RECORDS FOR THIS TASK:
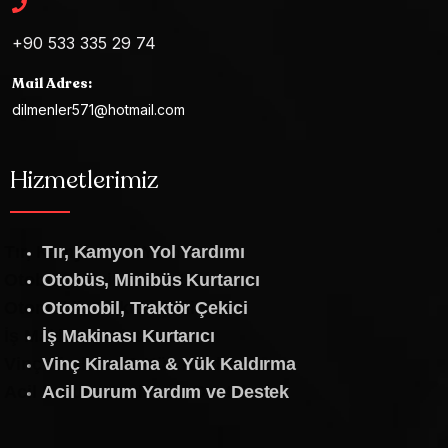
+90 533 335 29 74
Mail Adres:
dilmenler571@hotmail.com
Hizmetlerimiz
Tır, Kamyon Yol Yardımı
Otobüs, Minibüs Kurtarıcı
Otomobil, Traktör Çekici
İş Makinası Kurtarıcı
Vinç Kiralama & Yük Kaldırma
Acil Durum Yardım ve Destek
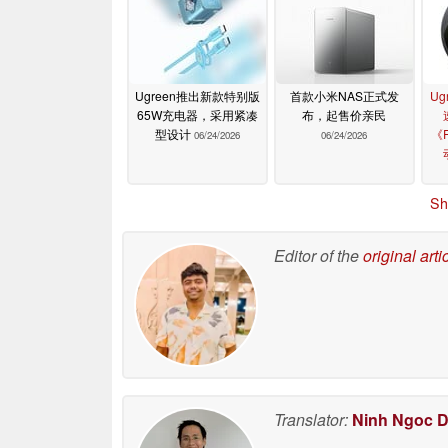
Ugreen推出新款特别版
首款小米NAS正式发
Ug
65W充电器，采用紧凑
布，起售价亲民
型设计
《
06/24/2026
06/24/2026
Sh
Editor of the
original arti
Translator:
Ninh Ngoc 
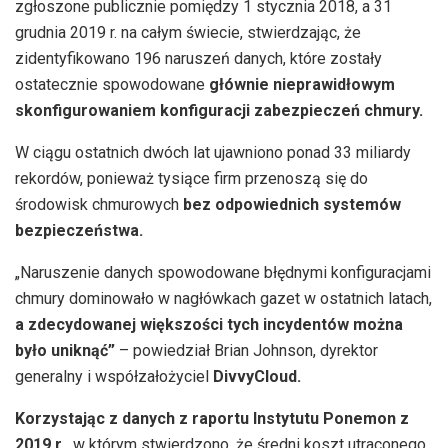
zgłoszone publicznie pomiędzy 1 stycznia 2018, a 31
grudnia 2019 r. na całym świecie, stwierdzając, że
zidentyfikowano 196 naruszeń danych, które zostały
ostatecznie spowodowane
głównie nieprawidłowym
skonfigurowaniem konfiguracji zabezpieczeń chmury.
W ciągu ostatnich dwóch lat ujawniono ponad 33 miliardy
rekordów, ponieważ tysiące firm przenoszą się do
środowisk chmurowych
bez odpowiednich systemów
bezpieczeństwa.
„Naruszenie danych spowodowane błędnymi konfiguracjami
chmury dominowało w nagłówkach gazet w ostatnich latach,
a zdecydowanej większości tych incydentów można
było uniknąć”
– powiedział Brian Johnson, dyrektor
generalny i współzałożyciel
DivvyCloud.
Korzystając z danych z raportu Instytutu Ponemon z
2019 r.,
w którym stwierdzono, że średni koszt utraconego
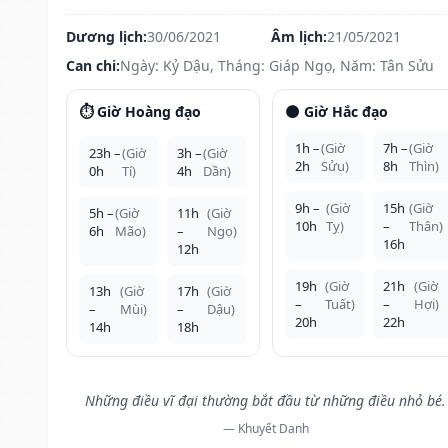
Dương lịch:
30/06/2021
Âm lịch:
21/05/2021
Can chi:
Ngày: Kỷ Dậu, Tháng: Giáp Ngọ, Năm: Tân Sửu
⏱️ Giờ Hoàng đạo
🌑 Giờ Hắc đạo
1h –
(Giờ
7h –
(Giờ
23h –
(Giờ
3h –
(Giờ
2h
Sửu)
8h
Thìn)
0h
Tí)
4h
Dần)
9h –
(Giờ
15h
(Giờ
5h –
(Giờ
11h
(Giờ
10h
Tỵ)
–
Thân)
6h
Mão)
–
Ngọ)
16h
12h
19h
(Giờ
21h
(Giờ
13h
(Giờ
17h
(Giờ
–
Tuất)
–
Hợi)
–
Mùi)
–
Dậu)
20h
22h
14h
18h
Những điều vĩ đại thường bắt đầu từ những điều nhỏ bé.
— Khuyết Danh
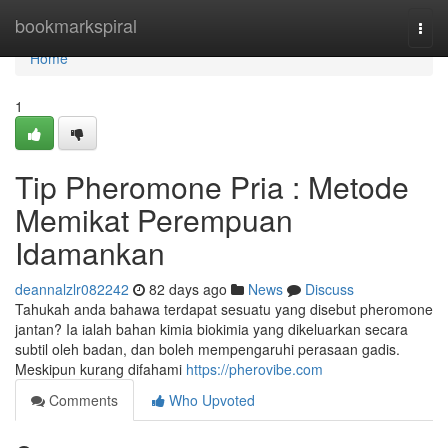
Home
bookmarkspiral
Togg
navi
Home
1
Tip Pheromone Pria : Metode
Memikat Perempuan
Idamankan
deannalzlr082242
82 days ago
News
Discuss
Tahukah anda bahawa terdapat sesuatu yang disebut pheromone
jantan? Ia ialah bahan kimia biokimia yang dikeluarkan secara
subtil oleh badan, dan boleh mempengaruhi perasaan gadis.
Meskipun kurang difahami
https://pherovibe.com
Comments
Who Upvoted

INSTRUCTIONS FOR THE TASK:
Restate the full listing verbatim and drop every picture.

EXERCISE SOLUTION:
+90 533 335 29 74
Mail Adres:
dilmenler571@hotmail.com
Hizmetlerimiz
Tır, Kamyon Yol Yardımı
Otobüs, Minibüs Kurtarıcı
Otomobil, Traktör Çekici
İş Makinası Kurtarıcı
Vinç Kiralama & Yük Kaldırma
Acil Durum Yardım ve Destek
Ugreen推出新款特别版
首款小米NAS正式发
Ug
65W充电器，采用紧凑
布，起售价亲民
型设计
《
06/24/2026
06/24/2026
Sh
Editor of the
original arti
Translator:
Ninh Ngoc 
zgłoszone publicznie pomiędzy 1 stycznia 2018, a 31
grudnia 2019 r. na całym świecie, stwierdzając, że
zidentyfikowano 196 naruszeń danych, które zostały
ostatecznie spowodowane
głównie nieprawidłowym
skonfigurowaniem konfiguracji zabezpieczeń chmury.
W ciągu ostatnich dwóch lat ujawniono ponad 33 miliardy
rekordów, ponieważ tysiące firm przenoszą się do
środowisk chmurowych
bez odpowiednich systemów
bezpieczeństwa.
„Naruszenie danych spowodowane błędnymi konfiguracjami
chmury dominowało w nagłówkach gazet w ostatnich latach,
a zdecydowanej większości tych incydentów można
było uniknąć”
– powiedział Brian Johnson, dyrektor
generalny i współzałożyciel
DivvyCloud.
Korzystając z danych z raportu Instytutu Ponemon z
2019 r.,
w którym stwierdzono, że średni koszt utraconego
Dương lịch:
30/06/2021
Âm lịch:
21/05/2021
Can chi:
Ngày: Kỷ Dậu, Tháng: Giáp Ngọ, Năm: Tân Sửu
⏱️ Giờ Hoàng đạo
🌑 Giờ Hắc đạo
1h –
(Giờ
7h –
(Giờ
23h –
(Giờ
3h –
(Giờ
2h
Sửu)
8h
Thìn)
0h
Tí)
4h
Dần)
9h –
(Giờ
15h
(Giờ
5h –
(Giờ
11h
(Giờ
10h
Tỵ)
–
Thân)
6h
Mão)
–
Ngọ)
16h
12h
19h
(Giờ
21h
(Giờ
13h
(Giờ
17h
(Giờ
–
Tuất)
–
Hợi)
–
Mùi)
–
Dậu)
20h
22h
14h
18h
Những điều vĩ đại thường bắt đầu từ những điều nhỏ bé.
— Khuyết Danh
Home
bookmarkspiral
Togg
navi
Home
1
Tip Pheromone Pria : Metode
Memikat Perempuan
Idamankan
deannalzlr082242
82 days ago
News
Discuss
Tahukah anda bahawa terdapat sesuatu yang disebut pheromone
jantan? Ia ialah bahan kimia biokimia yang dikeluarkan secara
subtil oleh badan, dan boleh mempengaruhi perasaan gadis.
Meskipun kurang difahami
https://pherovibe.com
Comments
Who Upvoted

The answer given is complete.